TEMPO.CO, Yogyakarta - Di balik podium, seorang juru lelang tak henti bercuap-cuap. Lelaki itu mempromosikan kelezatan hamburger yang tersaji di atas nampan di samping tempatnya berdiri. Satu tangannya memegang palu, tangan lainnya memperagakan sedang menyorongkan makanan ke mulut. Matanya memejam sejenak, bibirnya seolah sedang mengunyah. “Hmmm... makanan lezat ini saya buka dengan harga Rp 5 ribu,” katanya.
Puluhan orang yang berdiri di depannya langsung berebut menawar. Mereka mengangkat tangan sembari menyebut angka. Rp 20 ribu, Rp 30 ribu, Rp 70 ribu, dan terus meningkat menjadi Rp 200 ribu. Suasana mendadak hening, sebelum seorang lelaki berambut keiriting di sudut kerumunan berteriak. “Rp 250 ribu,” katanya sembari memperlihatkan uang yang dimiliki.
Seorang lelaki berambut sedikit cepak seolah tak terima. Ia segera mengajukan tawaran lebih tinggi, Rp 251 ribu. “Rp 251.500,” lelaki berambut keriting itu langsung menimpali.
Lagi-lagi, suasana lelang menjadi hening. Kali ini lebih lama dibanding sebelumnya. Juru lelang mulai menghitung hingga angka 10 untuk memberi kesempatan pengunjung menawar dengan harga lebih tinggi. Tapi mereka bergeming. Dan, hamburger itu terjual pun dengan harga Rp 251.500.

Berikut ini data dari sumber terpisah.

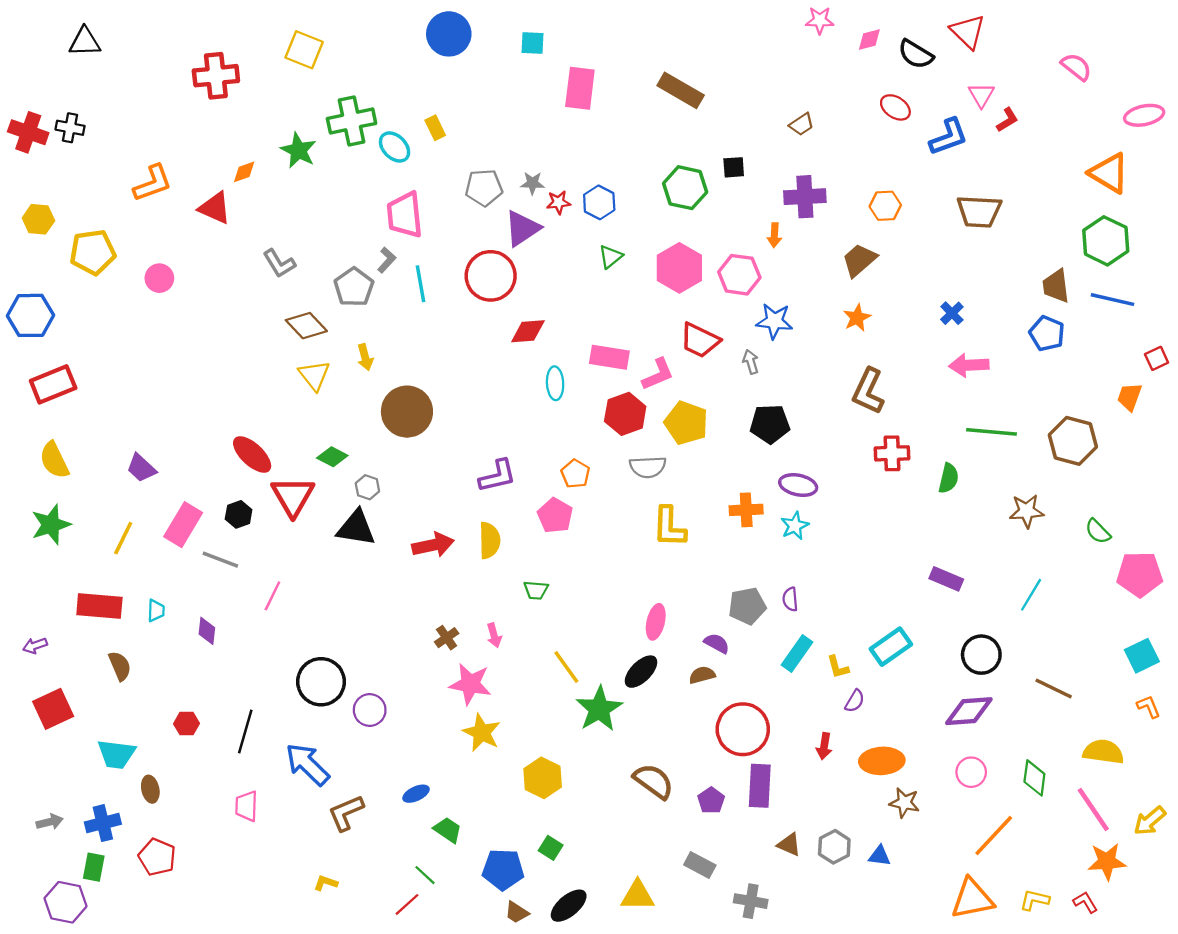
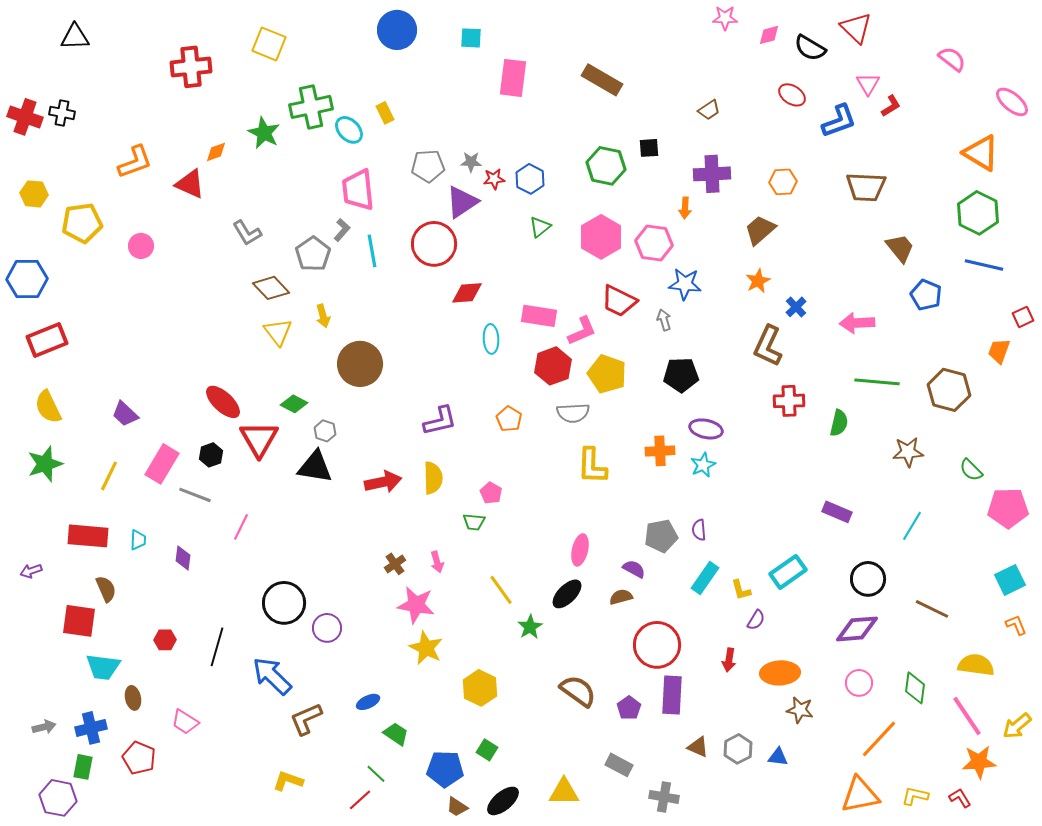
pink ellipse: (1144, 115) -> (1012, 102), turned 52
brown trapezoid: (1056, 286) -> (900, 248), moved, turned 148
blue cross: (952, 313) -> (796, 307), moved
pink pentagon: (555, 516) -> (491, 493), moved, size x0.7
red square: (53, 709) -> (79, 621), moved, turned 33
green star: (599, 709) -> (530, 627), size x0.6
pink trapezoid: (246, 806) -> (185, 722), moved, turned -60
yellow L-shape: (326, 883) -> (288, 781), size x1.4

Lelang fastfood, demikian nama kegiatan itu, berlangsung di Rumah Seni Cemerti Yogyakarta, Kamis malam 4 Juni 2015. Lelang makanan itu sejatinya adalah proyek seni karya Ellia Nurvistasari berjudul Fast and Foodrious.
Tak hanya melelang hamburger, Ellia juga melalang dua jenis makanan lain. Ayam goreng dan donat kentang. Kedua makanan itu juga ditawarkan dengan harga awal Rp 5 ribu. Hasilnya, ayam goreng terjual Rp 120 ribu dan donut kentang laku dengan harga Rp 180 ribu.
Fast and Foodrious merupakan bagian dari proyek seni Cemeti berjudul Liminal yang melibatkan delapan perupa berbagai media. Yosep Anggi Noen (sutradara film), Timoteus Anggawan Kusno (perupa dan peneliti), Mulyakarya (kelompok perupa komik), Habsari Bayu Jenar (sastrawan), Nindityo Adipurnomo (perupa), Gatot Danar Sulistiyanto (komposer musik), Natasha Gabriela Tontey (perupa dan perancang grafis), dan Ellia.
Koordinator Liminal Linda Mayasari mengatakan, proses kerja proyek seni ini berbeda dengan pameran pada umumnya. Seniman pesertanya tak sekadar disodori tema atau gagasan kuratorial final untuk membuat karya lantas dipamerkan. “Seniman seniman bukan sekadar produsen objek-objek artistik, tapi sekaligus produsen pengetahuan, wacana, dan perspektif baru,” katanya.
Selama berbulan-bulan sebelumnya, seniman peserta Liminal berdiskusi sama-sama untuk merumuskan karyanya. Sejak pekan kemarin, karya mereka bisa dinikmati di Rumah Seni Cemeti hingga 27 Juni 2015.